Countering this sort of terrorism is a  gigantic task requiring cogent, comprehensive and coherent strategy involving plethora of agencies that could relentlessly play the allotted roles with vigour and discipline, in unison. Surprisingly successive governments of Pakistan have not bothered to formulate a   strategy to tackle terrorism. They have mostly depended on fragmented and frail responses. Those who consider it a strategy, though unwritten, should realise that the intelligence agencies and law enforcement agencies have failed to operate on all four burners due to absence of clear mandate and specific role defined by a national counter terrorism strategy.


This is not the first time that the graph of terrorism has gone up after a brief dip. A number of times during the one and a half decade  long battle with terrorists we have been deceived by temporary phases of peace that soon shatter into smithereens. Naturally if it happens time and again, the fog of dismay thickens and the militants seem more invincible.

A careful analysis of the apparent resilience of the terrorists exposes state’s inability to apply required amount of momentum in an organised manner to annihilate them. The only powerhouse that can generate this momentum is a comprehensive national counter terrorism strategy which warrants a  systematic and sustained approach to achieve desired results. Unfortunately there has been an inexplicable resistance against  developing a strategy all along these years of fight against the terrorists. Experts and media have cried themselves hoarse to draw attention of successive governments towards it but in vain.

All quarters, political and military, had reached a consensus to go all out against the evil of terrorism after the ghastly terrorist attack on Army Public School Peshawar on 16th December 2014. As a result National Action Plan (NAP) was formulated that is being pursued under Prime Minister’s oversight. It is a resolve to respond to 20 facets of terrorism and extremism. Sixteen committees were formed to oversee the execution of NAP. Nevertheless the Prime Minister has recently expressed dissatisfaction over the progress made on NAP. A quick review of NAP also confirms that it has not been able to deliver as per expectations of the government and the people of Pakistan.

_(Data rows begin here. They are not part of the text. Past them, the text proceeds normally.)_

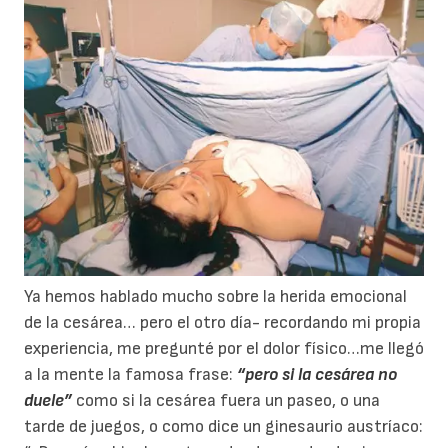
Ya hemos hablado mucho sobre la herida emocional
de la cesárea… pero el otro día- recordando mi propia
experiencia, me pregunté por el dolor físico…me llegó
a la mente la famosa frase:
“pero si la cesárea no
duele”
como si la cesárea fuera un paseo, o una
tarde de juegos, o como dice un ginesaurio austríaco:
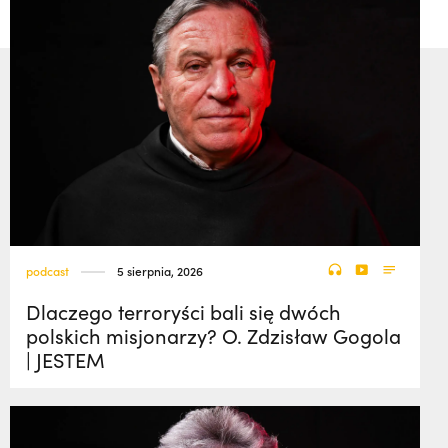
podcast
5 sierpnia, 2026
Dlaczego terroryści bali się dwóch
polskich misjonarzy? O. Zdzisław Gogola
| JESTEM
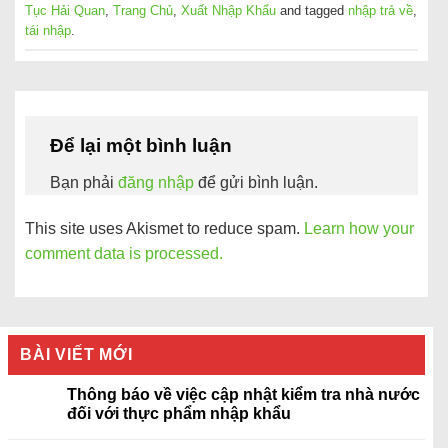
Tục Hải Quan
,
Trang Chủ
,
Xuất Nhập Khẩu
and tagged
nhập trả về
,
tái nhập
.
Để lại một bình luận
Bạn phải
đăng nhập
để gửi bình luận.
This site uses Akismet to reduce spam.
Learn how your
comment data is processed.
BÀI VIẾT MỚI
Thông báo về việc cập nhật kiểm tra nhà nước
đối với thực phẩm nhập khẩu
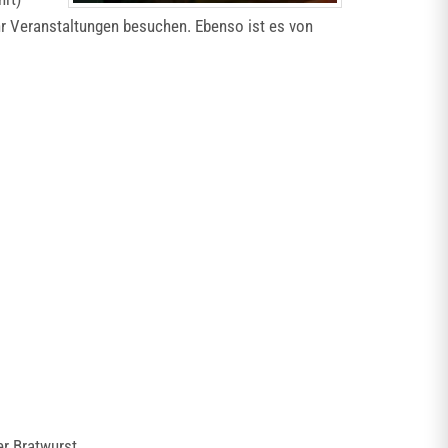
hr Veranstaltungen besuchen. Ebenso ist es von
r Bratwurst.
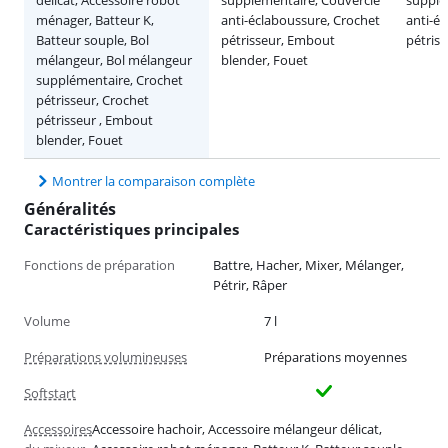
ménager, Batteur K,
anti-éclaboussure, Crochet
anti-é
Batteur souple, Bol
pétrisseur, Embout
pétriss
mélangeur, Bol mélangeur
blender, Fouet
supplémentaire, Crochet
pétrisseur, Crochet
pétrisseur , Embout
blender, Fouet
Montrer la comparaison complète
Généralités
Caractéristiques principales
Fonctions de préparation
Battre, Hacher, Mixer, Mélanger,
Pétrir, Râper
Volume
7 l
Préparations volumineuses
Préparations moyennes
Softstart
Accessoires
Accessoire hachoir, Accessoire mélangeur délicat,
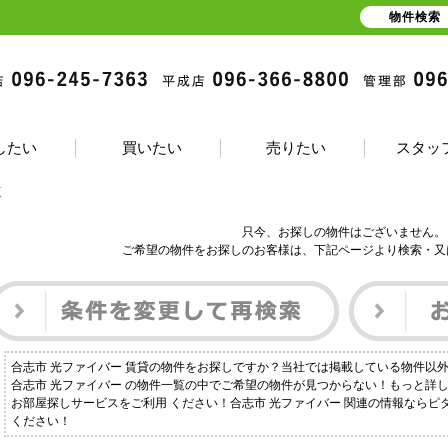
物件検索
したい
買いたい
売りたい
スタッ
覧
只今、お探しの物件はございません。
ご希望の物件をお探しのお客様は、下記ページより検索・又
合志市 光ファイバー 賃貸の物件をお探しですか？当社では掲載している物件以
合志市 光ファイバー の物件一覧の中でご希望の物件が見つからない！もっと詳
お部屋探しサービスをご利用 ください！合志市 光ファイバー 関連の情報なら
ください！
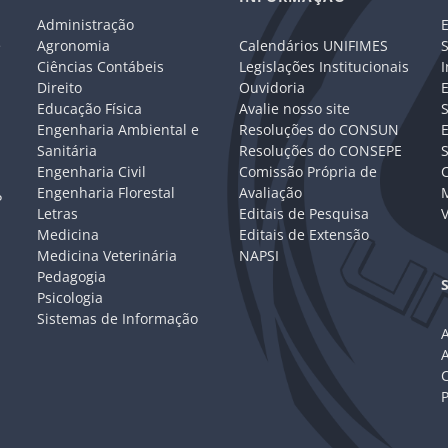
Administração
E
e
Agronomia
Calendários UNIFIMES
S
Ciências Contábeis
Legislações Institucionais
I
Direito
Ouvidoria
E
Educação Física
Avalie nosso site
S
Engenharia Ambiental e
Resoluções do CONSUN
Sanitária
Resoluções do CONSEPE
Engenharia Civil
Comissão Própria de
C
Engenharia Florestal
Avaliação
P
Letras
Editais de Pesquisa
V
Medicina
Editais de Extensão
Medicina Veterinária
NAPSI
Pedagogia
Psicologia
Sistemas de Informação
A
C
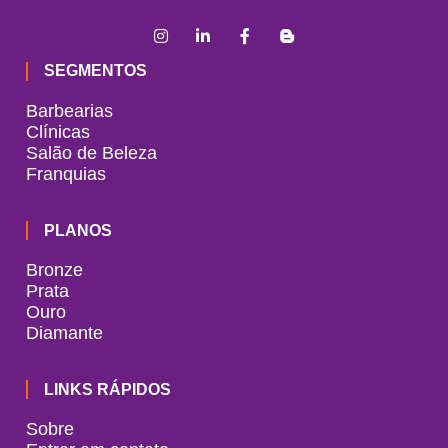
SEGMENTOS
Barbearias
Clínicas
Salão de Beleza
Franquias
PLANOS
Bronze
Prata
Ouro
Diamante
LINKS RÁPIDOS
Sobre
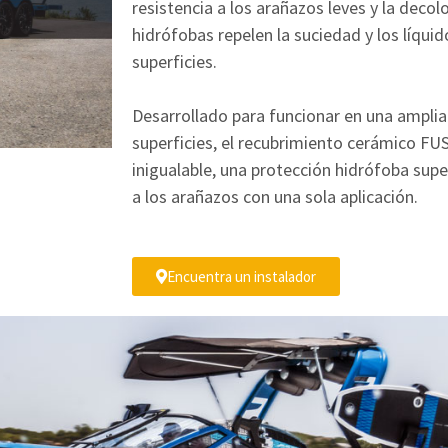
resistencia a los arañazos leves y la deco
hidrófobas repelen la suciedad y los líquido
superficies.
Desarrollado para funcionar en una amplia
superficies, el recubrimiento cerámico FU
inigualable, una protección hidrófoba supe
a los arañazos con una sola aplicación.
Encuentra un instalador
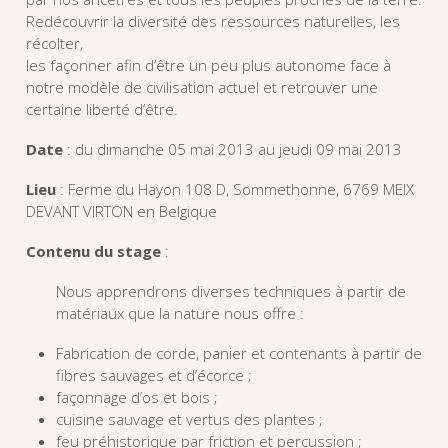
Redécouvrir la diversité des ressources naturelles, les
récolter,
les façonner afin d’être un peu plus autonome face à
notre modèle de civilisation actuel et retrouver une
certaine liberté d’être.
Date
: du dimanche 05 mai 2013 au jeudi 09 mai 2013
Lieu
: Ferme du Hayon 108 D, Sommethonne, 6769 MEIX
DEVANT VIRTON en Belgique
Contenu du stage
:
Nous apprendrons diverses techniques à partir de
matériaux que la nature nous offre :
Fabrication de corde, panier et contenants à partir de
fibres sauvages et d’écorce ;
façonnage d’os et bois ;
cuisine sauvage et vertus des plantes ;
feu préhistorique par friction et percussion ;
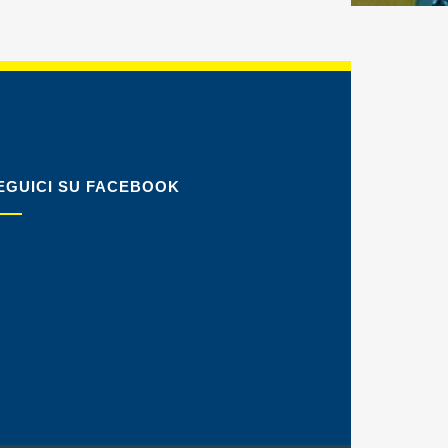
EGUICI SU FACEBOOK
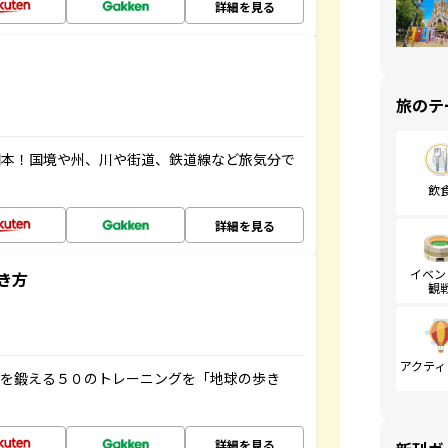
詳細を見る
旅のテ
図本！国境や州、川や街道、鉄道線など旅気分で
飲
詳細を見る
イベン
き方
観
アクティ
脳を鍛える５０のトレーニングを「地球の歩き
詳細を見る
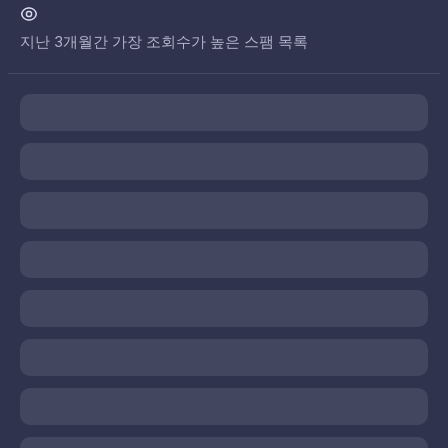
지난 3개월간 가장 조회수가 높은 스팸 목록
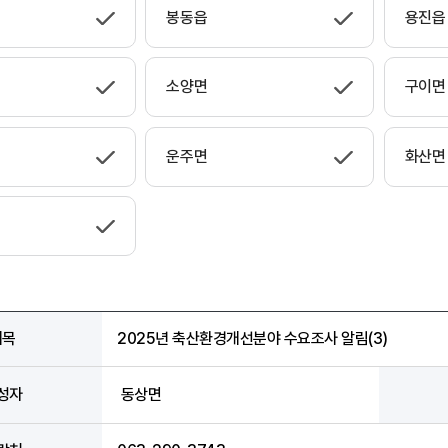
봉동읍
용진읍
소양면
구이면
운주면
화산면
제목
2025년 축산환경개선분야 수요조사 알림(3)
성자
동상면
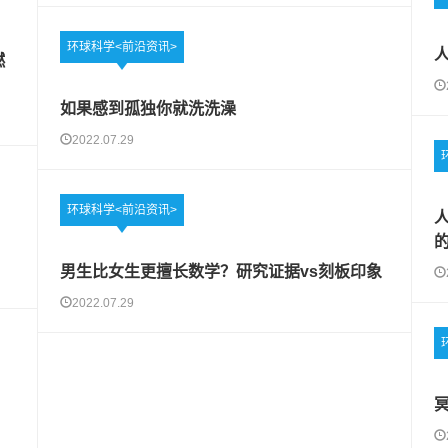
环球科学<前沿资讯>
燃
如果感到孤独你就洗洗澡
2022.07.29
环球科学<前沿资讯>
男生比女生更擅长数学？研究证据vs刻板印象
2022.07.29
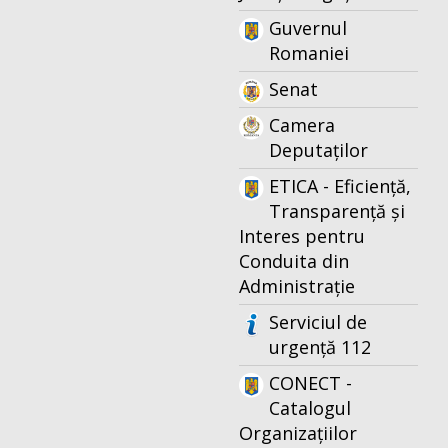
Guvernul
Romaniei
Senat
Camera
Deputaților
ETICA - Eficiență,
Transparență și
Interes pentru
Conduita din
Administrație
Serviciul de
urgență 112
CONECT -
Catalogul
Organizațiilor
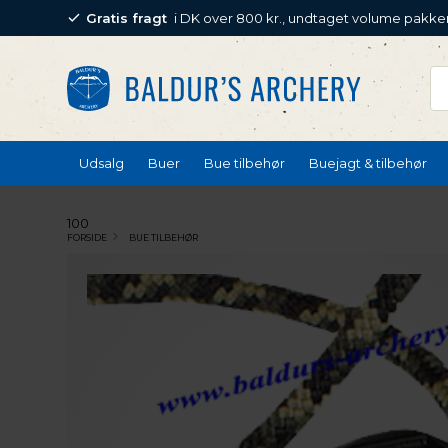
Gratis fragt
i DK over 800 kr., undtaget volume pakke
Udsalg
Buer
Bue tilbehør
Buejagt & tilbehør
100
FORSIDE
BUE TILBEHØR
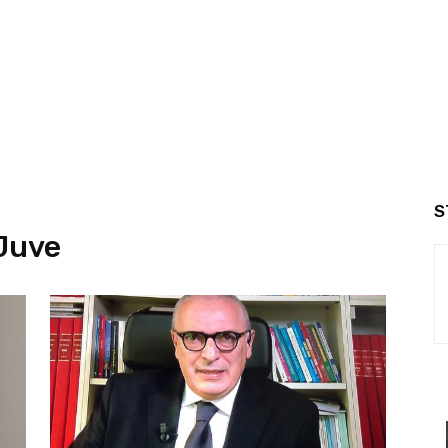
S
 Juve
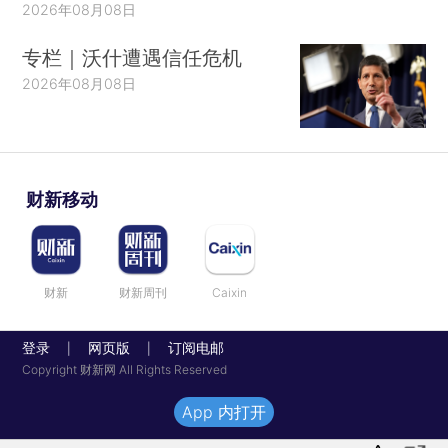
2026年08月08日
专栏｜沃什遭遇信任危机
2026年08月08日
财新移动
财新
财新周刊
Caixin
登录
网页版
订阅电邮
|
|
Copyright 财新网 All Rights Reserved
App 内打开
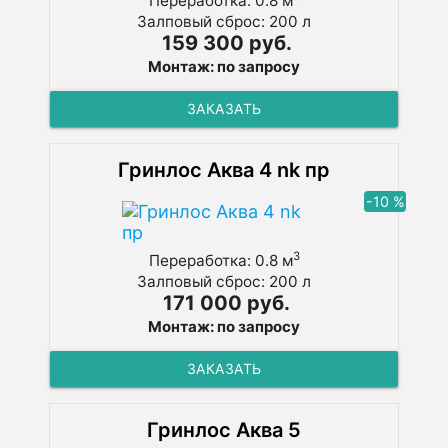
Переработка: 0.8 м
Залповый сброс: 200 л
159 300 руб.
Монтаж: по запросу
ЗАКАЗАТЬ
Гринлос Аква 4 nk пр
-10 %
3
Переработка: 0.8 м
Залповый сброс: 200 л
171 000 руб.
Монтаж: по запросу
ЗАКАЗАТЬ
Гринлос Аква 5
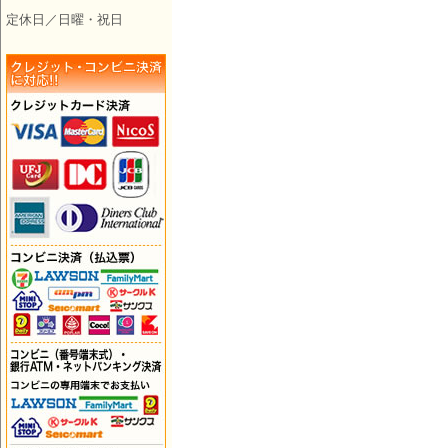
定休日／日曜・祝日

The problem is that NAP is primarily an outline that has only identified the areas to be countered; it is not a strategy. Strategy clearly states objectives, the stakeholders, the departments responsible to play their allotted roles and approaches to achieve the objectives in a given time. It is revised periodically and updated in light of its successes and failures. To top all it should be a written document like a penal code or civil code.  It can ensure to hold the departments, mentioned in the strategy, responsible for waywardness, slackness or failure. Equally important is enactment of new laws and amendments in the existing ones to propel the strategy effectively.

In short, in absence of counter terrorism strategy we cannot think of eliminating terrorism and extremism of all sorts from our soil, including the one linked with globalisation of sectarian violence in the Muslim world.